How to Navigate This Economy

Things have changed. You can see it all around you, in the empty store fronts, the friends or relatives who have lost jobs or homes or businesses. Maybe you’re underwater on your home, or you’ve lost money in the stock market. Maybe your business is off. I don’t know anyone who hasn’t been touched in one way or another.

And the things are not going back to the way they were any time soon. Consumer spending is 70% of the economy, and we’ve gone from having a slightly negative savings rate (people were not only spending everything they made, but also their savings and/or borrowing to spend) to one that is 5 – 6 %, and might approach 8% in the foreseeable future. More savings are great on an individual level, but if those savings are not lent out by the banks (which aren’t lending what they were in the recent past), there is less spending in the aggregate.

If you run a small business, you set the tone for your employees. You set the structure for your business, even if it’s just you. If you can’t keep your own act together, how will your business succeed? A lot of us small business owners are, as a friend of mine put it, ‘working harder for less’.

If you have a job, you know that you are being expected to produce more with fewer resources. This often translates into working more hours for the same pay. Or actually having your pay cut. This can feel like you aren’t appreciated, even if it’s happening company wide. And it’s hard to stay motivated when you feel unappreciated.

If you are looking for work, you know that finding it is basically a full-time), unpaid job. And it’s hard to stay motivated when you’re working hard for literally nothing. On top of that, you’re probably worrying about your financial situation.

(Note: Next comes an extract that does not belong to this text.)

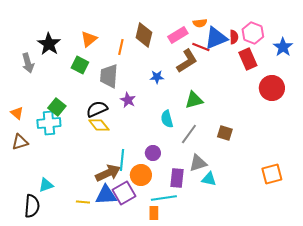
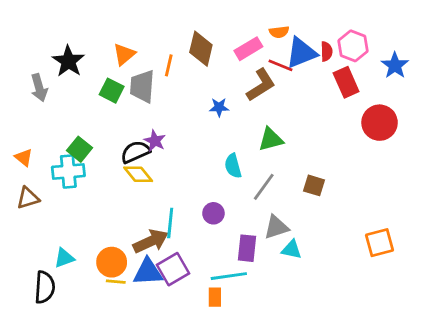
gray trapezoid: (109, 76) -> (142, 86), moved
purple star: (128, 100) -> (155, 141), moved
orange circle: (141, 175) -> (112, 262), moved

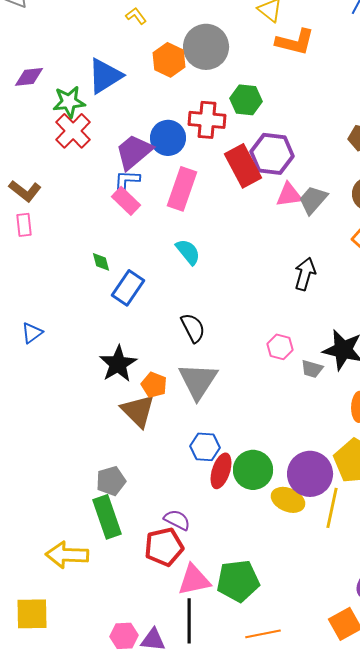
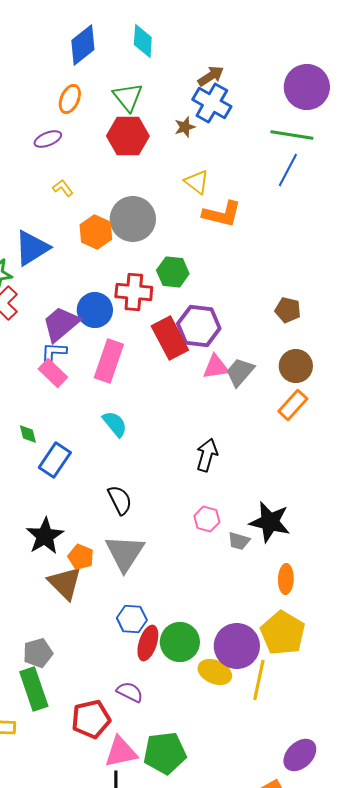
black arrow: (305, 274) -> (207, 455), moved
purple semicircle: (177, 520) -> (130, 692), moved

But there are lots of things you can do to keep up your motivation! Here are three, and I’ll add to the list periodically:

  1. Accept reality without blame. Blaming never put you into a positive, creative place, and it never will. Try this now: think of a situation you’re unhappy with, and decide who is at fault. Now, imagine that person (or a person representing the institution) is standing in front of you, and point your finger and really accuse that person. Doesn’t feel very good, does it? Now, let that go, and just notice the details of the situation. Feels a bit better, right?
  2. Forgive yourself. The situation is what it is. Even if you had a hand in creating it, you were doing the best you could, given the information you had, and given the rules of the game as they were constituted at the time. Too much credit card debt from using the credit cards to pay medical bills? Did you have another choice? Maybe, maybe not, but you were doing the best you could, given your resources. That should feel a little better, too.
  3. Forgive everyone else. They were doing the best they could, given their situations and the rules of the game.

This should get you to a neutral place, so you can look clearly at where to go from here.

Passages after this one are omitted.